Im Erzgebirge ticken die Menschen anders. Leider. Im September hat das Erzgebirge noch zwei Direktkandidaten der AfD in den Bundestag geschickt, dann wurde es still im Land der Löffelschnitzer. Zumindest, was das Impfen anging. Der Landkreis verzeichnet noch immer die niedrigste Impfquote im ohnehin schon impflahmen Sachsen. Dafür holte das Erzgebirge Ende November den Rekord als erste Region Deutschlands, die eine Inzidenz von über 2000 Neuinfektionen pro 100.000 Einwohner aufwies.
Erst kurz vorher war der Weihnachtsmarkt von Annaberg-Buchholz abgesagt worden. Bis zuletzt hatte der dortige Oberbürgermeister von der Landesregierung eine Sonderregelung – sprich: Ausnahme – für die Veranstaltung gefordert. Sein Grundtenor: Die Erzgebirgler halten sich von Natur aus von Fremden fern. Da kann es gar nicht zu Menschenansammlungen kommen, auch nicht auf dem Markt. Erst die Notverordnung des Landes zwang den OB, laut städtischer Pressemitteilung »mit dem Herzen am richtigen Fleck« ausgestattet, in die Knie. Wer in dem abgelaufenen Jahr Räuchermännchen und Schwibbögen kaufen wollte, musste das online tun.
Seitdem brodelt es im Gebirge. Wie es vom Chefarzt des Klinikums in Aue heißt, kennen die Eingeborenen keinen Mund-Nasen-Schutz und keine Hygieneregeln. Bei Demonstrationen gegen die nicht eingehaltenen Regeln werden regelmäßig Krankenhauseinfahrten blockiert. Schlimmer noch: Mit NS-Slogans auf ihren Plakaten fluten die Bergbewohner die Städte im Umland und skandieren dort die Sprüche der rechtsradikalen »Freien Sachsen«. Möglich wird das, weil selbst lokale Ärzte in ihren Praxen laissez faire spielen und weil die Mitarbeiter der Ordnungsämter lieber grüßen statt abstrafen und die Polizei auch illegale Zusammenrottungen aufmarschieren lässt.

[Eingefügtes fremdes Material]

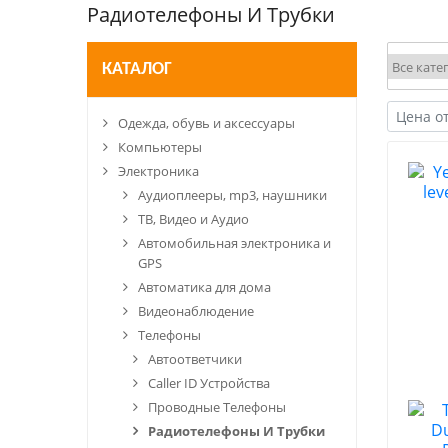
Радиотелефоны И Трубки
КАТАЛОГ
Одежда, обувь и аксессуары
Компьютеры
Электроника
Аудиоплееры, mp3, наушники
ТВ, Видео и Аудио
Автомобильная электроника и
GPS
Автоматика для дома
Видеонаблюдение
Телефоны
Автоответчики
Caller ID Устройства
Проводные Телефоны
Радиотелефоны И Трубки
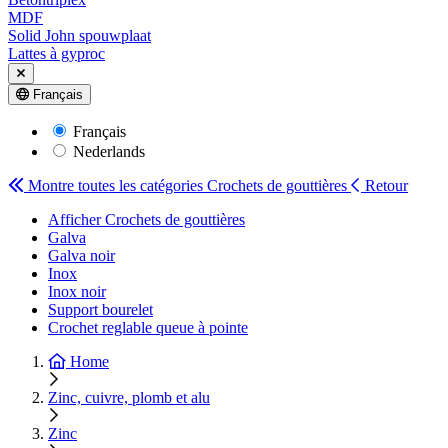
MDF
Solid John spouwplaat
Lattes à gyproc
Français
Français
Nederlands
Montre toutes les catégories
Crochets de gouttières
Retour
Afficher Crochets de gouttières
Galva
Galva noir
Inox
Inox noir
Support bourelet
Crochet reglable queue à pointe
Home
Zinc, cuivre, plomb et alu
Zinc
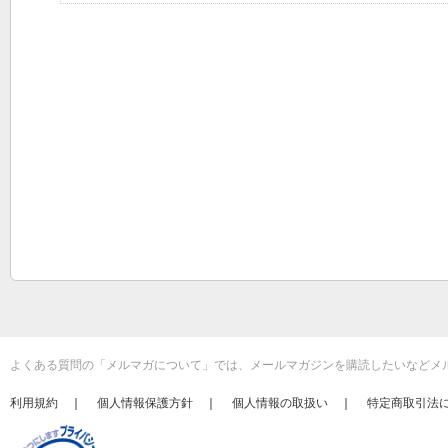
よくある質問の「メルマガについて」では、メールマガジンを購読したいなどメ
利用規約
｜
個人情報保護方針
｜
個人情報の取扱い
｜
特定商取引法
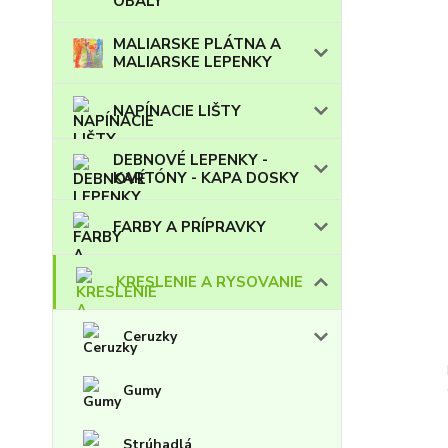
OBALY
MALIARSKE PLÁTNA A
MALIARSKE LEPENKY
NAPÍNACIE LIŠTY
DEBNOVÉ LEPENKY -
KARTÓNY - KAPA DOSKY
FARBY A PRÍPRAVKY
KRESLENIE A RYSOVANIE
Ceruzky
Gumy
Strúhadlá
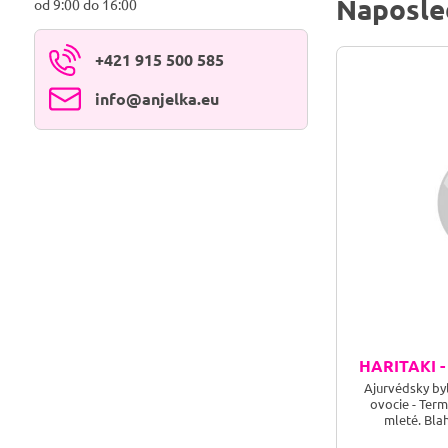
Naposle
od 9:00 do 16:00
+421 915 500 585
info​@anjelka​.eu
HARITAKI -
Ajurvédsky by
ovocie - Term
mleté. Bla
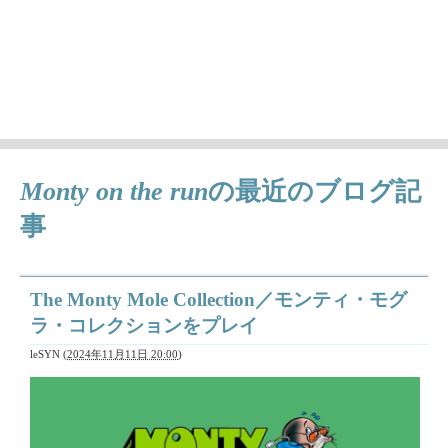
徒然ちょっとメモ'
日々気になることとか、作成中の曲（レトロゲーム曲アレン
ジ）の情報など
Monty on the run
の最近のブログ記
事
The Monty Mole Collection／モンティ・モグ
ラ・コレクションをプレイ
leSYN
(
2024年11月11日 20:00
)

Warum die Menschen im Erzgebirge so renitent sind, lässt sich nur ansatzweise erklären. Die Region liegt seit jeher im Abseits, erst geografisch hinter der Strichmeile entlang der böhmischen Grenze, seit dem Ende des Industriezeitalters auch wirtschaftlich. Im Zukunftsatlas belegt die Region verlässlich einen der letzten Plätze, sie gehört zu den zehn ärmsten Landkreisen Deutschlands. Man darf sich hier zu Recht vergessen fühlen, denn seit der Erfindung des Schnitzmessers hat die Region mit keinerlei Innovation auf sich aufmerksam gemacht. Die durchschnittliche Bevölkerung ist immer schlechter ausgebildet, altert und nimmt vor allem ab. Von daher darf man von außen optimistisch in die Zukunft sehen. Aktuell bewohnen die Erzgebirgler allerdings noch den einwohnerreichsten Landkreis Sachsens.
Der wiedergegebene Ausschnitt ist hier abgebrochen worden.